**REQUIRED WORK**
From the line containing "масштабные мероприятия в День" down to the final line of the entries below, return each line exactly and drop the pictures.

**DATA IN THIS EXERCISE**
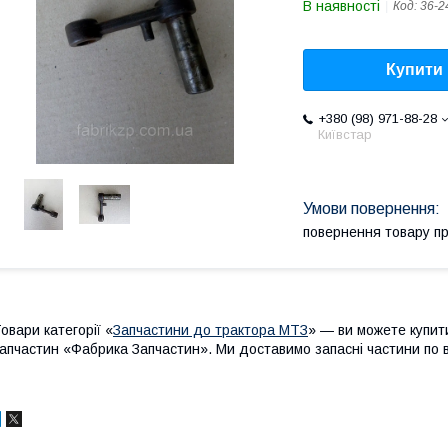
В наявності
Код:
36-2
Купити
+380 (98) 971-88-28
Київстар
повернення товару п
овари категорії «
Запчастини до трактора МТЗ
» — ви можете купит
апчастин «Фабрика Запчастин». Ми доставимо запасні частини по вс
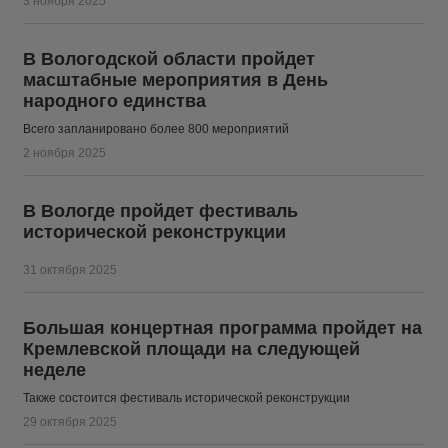
3 ноября 2025
В Вологодской области пройдет
масштабные мероприятия в День
народного единства
Всего запланировано более 800 мероприятий
2 ноября 2025
В Вологде пройдет фестиваль
исторической реконструкции
31 октября 2025
Большая концертная программа пройдет на
Кремлевской площади на следующей
неделе
Также состоится фестиваль исторической реконструкции
29 октября 2025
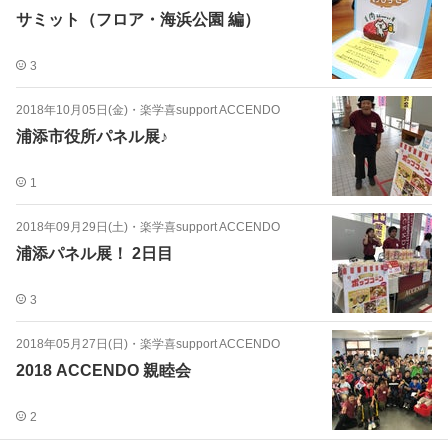
サミット（フロア・海浜公園 編）
3
2018年10月05日(金)
・
楽学喜support ACCENDO
浦添市役所パネル展♪
1
2018年09月29日(土)
・
楽学喜support ACCENDO
浦添パネル展！ 2日目
3
2018年05月27日(日)
・
楽学喜support ACCENDO
2018 ACCENDO 親睦会
2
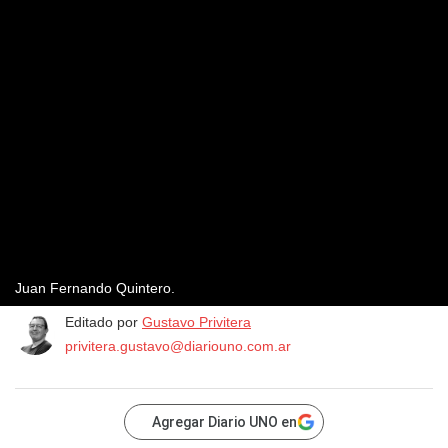
Juan Fernando Quintero.
Editado por
Gustavo Privitera
privitera.gustavo@diariouno.com.ar
Agregar Diario UNO en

**FINISHED EXERCISE**
масштабные мероприятия в День
народного единства
Всего запланировано более 800 мероприятий
2 ноября 2025
В Вологде пройдет фестиваль
исторической реконструкции
31 октября 2025
Большая концертная программа пройдет на
Кремлевской площади на следующей
неделе
Также состоится фестиваль исторической реконструкции
29 октября 2025
サミット（フロア・海浜公園 編）
3
2018年10月05日(金)
・
楽学喜support ACCENDO
浦添市役所パネル展♪
1
2018年09月29日(土)
・
楽学喜support ACCENDO
浦添パネル展！ 2日目
3
2018年05月27日(日)
・
楽学喜support ACCENDO
2018 ACCENDO 親睦会
2
Juan Fernando Quintero.
Editado por
Gustavo Privitera
privitera.gustavo@diariouno.com.ar
Agregar Diario UNO en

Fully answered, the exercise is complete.